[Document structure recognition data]
******************************

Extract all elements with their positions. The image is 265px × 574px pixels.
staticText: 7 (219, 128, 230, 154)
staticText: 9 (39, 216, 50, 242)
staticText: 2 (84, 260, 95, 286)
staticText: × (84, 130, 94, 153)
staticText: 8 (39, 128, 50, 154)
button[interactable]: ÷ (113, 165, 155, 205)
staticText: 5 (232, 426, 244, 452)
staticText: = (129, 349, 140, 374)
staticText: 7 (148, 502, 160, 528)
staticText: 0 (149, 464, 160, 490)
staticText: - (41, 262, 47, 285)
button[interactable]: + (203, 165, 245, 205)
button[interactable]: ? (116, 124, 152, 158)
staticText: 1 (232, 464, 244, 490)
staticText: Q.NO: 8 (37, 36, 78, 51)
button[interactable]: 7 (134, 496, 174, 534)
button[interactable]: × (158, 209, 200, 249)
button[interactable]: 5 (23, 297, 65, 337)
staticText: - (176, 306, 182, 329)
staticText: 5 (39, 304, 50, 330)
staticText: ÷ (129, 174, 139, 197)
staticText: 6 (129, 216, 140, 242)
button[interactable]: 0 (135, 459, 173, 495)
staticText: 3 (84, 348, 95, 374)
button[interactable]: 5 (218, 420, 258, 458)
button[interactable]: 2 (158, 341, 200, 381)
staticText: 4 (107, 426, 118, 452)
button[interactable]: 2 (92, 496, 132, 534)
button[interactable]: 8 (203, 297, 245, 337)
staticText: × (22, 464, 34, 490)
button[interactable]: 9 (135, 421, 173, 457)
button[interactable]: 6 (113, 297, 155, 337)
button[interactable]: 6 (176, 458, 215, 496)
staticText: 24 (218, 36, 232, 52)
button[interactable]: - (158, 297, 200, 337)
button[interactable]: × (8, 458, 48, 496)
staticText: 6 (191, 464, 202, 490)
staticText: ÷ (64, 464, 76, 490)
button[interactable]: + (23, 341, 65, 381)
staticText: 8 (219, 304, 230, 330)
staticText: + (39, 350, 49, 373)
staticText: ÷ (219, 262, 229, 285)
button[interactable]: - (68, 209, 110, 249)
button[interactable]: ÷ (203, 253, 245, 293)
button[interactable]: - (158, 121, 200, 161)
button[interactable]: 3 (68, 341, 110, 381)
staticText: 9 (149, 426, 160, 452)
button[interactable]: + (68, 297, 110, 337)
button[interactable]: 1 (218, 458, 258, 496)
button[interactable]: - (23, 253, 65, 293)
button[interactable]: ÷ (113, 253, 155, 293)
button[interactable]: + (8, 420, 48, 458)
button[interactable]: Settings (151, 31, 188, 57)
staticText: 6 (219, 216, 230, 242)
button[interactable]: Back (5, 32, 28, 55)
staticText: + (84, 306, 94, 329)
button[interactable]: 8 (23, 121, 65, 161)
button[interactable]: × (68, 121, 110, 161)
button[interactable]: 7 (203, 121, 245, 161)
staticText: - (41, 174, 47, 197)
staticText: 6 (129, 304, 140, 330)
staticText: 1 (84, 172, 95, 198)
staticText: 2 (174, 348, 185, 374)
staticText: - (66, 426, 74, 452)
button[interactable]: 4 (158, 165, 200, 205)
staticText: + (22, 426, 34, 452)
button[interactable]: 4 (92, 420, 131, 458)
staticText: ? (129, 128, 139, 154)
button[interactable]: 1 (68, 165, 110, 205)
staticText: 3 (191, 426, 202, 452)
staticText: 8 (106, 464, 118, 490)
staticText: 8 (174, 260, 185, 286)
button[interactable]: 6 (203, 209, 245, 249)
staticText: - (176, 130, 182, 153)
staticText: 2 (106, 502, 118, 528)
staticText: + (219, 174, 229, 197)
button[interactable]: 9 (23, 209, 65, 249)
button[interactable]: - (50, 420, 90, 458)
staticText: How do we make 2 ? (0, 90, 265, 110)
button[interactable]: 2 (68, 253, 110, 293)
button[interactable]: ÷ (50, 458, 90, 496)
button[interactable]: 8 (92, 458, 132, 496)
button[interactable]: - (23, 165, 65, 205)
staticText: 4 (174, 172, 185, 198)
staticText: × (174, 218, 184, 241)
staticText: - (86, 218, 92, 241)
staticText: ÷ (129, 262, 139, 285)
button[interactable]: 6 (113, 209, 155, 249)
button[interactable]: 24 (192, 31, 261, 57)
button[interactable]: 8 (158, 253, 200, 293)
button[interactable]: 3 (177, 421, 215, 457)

******************************

[Work instructions] Copy each line of the data above without altering a single character.

[Exercise solution]
Extract all elements with their positions. The image is 265px × 574px pixels.
staticText: 7 (219, 128, 230, 154)
staticText: 9 (39, 216, 50, 242)
staticText: 2 (84, 260, 95, 286)
staticText: × (84, 130, 94, 153)
staticText: 8 (39, 128, 50, 154)
button[interactable]: ÷ (113, 165, 155, 205)
staticText: 5 (232, 426, 244, 452)
staticText: = (129, 349, 140, 374)
staticText: 7 (148, 502, 160, 528)
staticText: 0 (149, 464, 160, 490)
staticText: - (41, 262, 47, 285)
button[interactable]: + (203, 165, 245, 205)
button[interactable]: ? (116, 124, 152, 158)
staticText: 1 (232, 464, 244, 490)
staticText: Q.NO: 8 (37, 36, 78, 51)
button[interactable]: 7 (134, 496, 174, 534)
button[interactable]: × (158, 209, 200, 249)
button[interactable]: 5 (23, 297, 65, 337)
staticText: - (176, 306, 182, 329)
staticText: 5 (39, 304, 50, 330)
staticText: ÷ (129, 174, 139, 197)
staticText: 6 (129, 216, 140, 242)
button[interactable]: 0 (135, 459, 173, 495)
staticText: 3 (84, 348, 95, 374)
button[interactable]: 5 (218, 420, 258, 458)
button[interactable]: 2 (158, 341, 200, 381)
staticText: 4 (107, 426, 118, 452)
button[interactable]: 2 (92, 496, 132, 534)
button[interactable]: 8 (203, 297, 245, 337)
staticText: × (22, 464, 34, 490)
button[interactable]: 9 (135, 421, 173, 457)
button[interactable]: 6 (113, 297, 155, 337)
button[interactable]: 6 (176, 458, 215, 496)
staticText: 24 (218, 36, 232, 52)
button[interactable]: - (158, 297, 200, 337)
button[interactable]: × (8, 458, 48, 496)
staticText: 6 (191, 464, 202, 490)
staticText: ÷ (64, 464, 76, 490)
button[interactable]: + (23, 341, 65, 381)
staticText: 8 (219, 304, 230, 330)
staticText: + (39, 350, 49, 373)
staticText: ÷ (219, 262, 229, 285)
button[interactable]: - (68, 209, 110, 249)
button[interactable]: ÷ (203, 253, 245, 293)
button[interactable]: - (158, 121, 200, 161)
button[interactable]: 3 (68, 341, 110, 381)
staticText: 9 (149, 426, 160, 452)
button[interactable]: + (68, 297, 110, 337)
button[interactable]: 1 (218, 458, 258, 496)
button[interactable]: - (23, 253, 65, 293)
button[interactable]: ÷ (113, 253, 155, 293)
button[interactable]: + (8, 420, 48, 458)
button[interactable]: Settings (151, 31, 188, 57)
staticText: 6 (219, 216, 230, 242)
button[interactable]: Back (5, 32, 28, 55)
staticText: + (84, 306, 94, 329)
button[interactable]: 8 (23, 121, 65, 161)
button[interactable]: × (68, 121, 110, 161)
button[interactable]: 7 (203, 121, 245, 161)
staticText: - (41, 174, 47, 197)
staticText: 6 (129, 304, 140, 330)
staticText: 1 (84, 172, 95, 198)
staticText: 2 (174, 348, 185, 374)
staticText: - (66, 426, 74, 452)
button[interactable]: 4 (158, 165, 200, 205)
staticText: + (22, 426, 34, 452)
button[interactable]: 4 (92, 420, 131, 458)
staticText: ? (129, 128, 139, 154)
button[interactable]: 1 (68, 165, 110, 205)
staticText: 3 (191, 426, 202, 452)
staticText: 8 (106, 464, 118, 490)
staticText: 8 (174, 260, 185, 286)
button[interactable]: 6 (203, 209, 245, 249)
staticText: - (176, 130, 182, 153)
staticText: 2 (106, 502, 118, 528)
staticText: + (219, 174, 229, 197)
button[interactable]: 9 (23, 209, 65, 249)
button[interactable]: - (50, 420, 90, 458)
staticText: How do we make 2 ? (0, 90, 265, 110)
button[interactable]: 2 (68, 253, 110, 293)
button[interactable]: ÷ (50, 458, 90, 496)
button[interactable]: 8 (92, 458, 132, 496)
button[interactable]: - (23, 165, 65, 205)
staticText: 4 (174, 172, 185, 198)
staticText: × (174, 218, 184, 241)
staticText: - (86, 218, 92, 241)
staticText: ÷ (129, 262, 139, 285)
button[interactable]: 6 (113, 209, 155, 249)
button[interactable]: 24 (192, 31, 261, 57)
button[interactable]: 8 (158, 253, 200, 293)
button[interactable]: 3 (177, 421, 215, 457)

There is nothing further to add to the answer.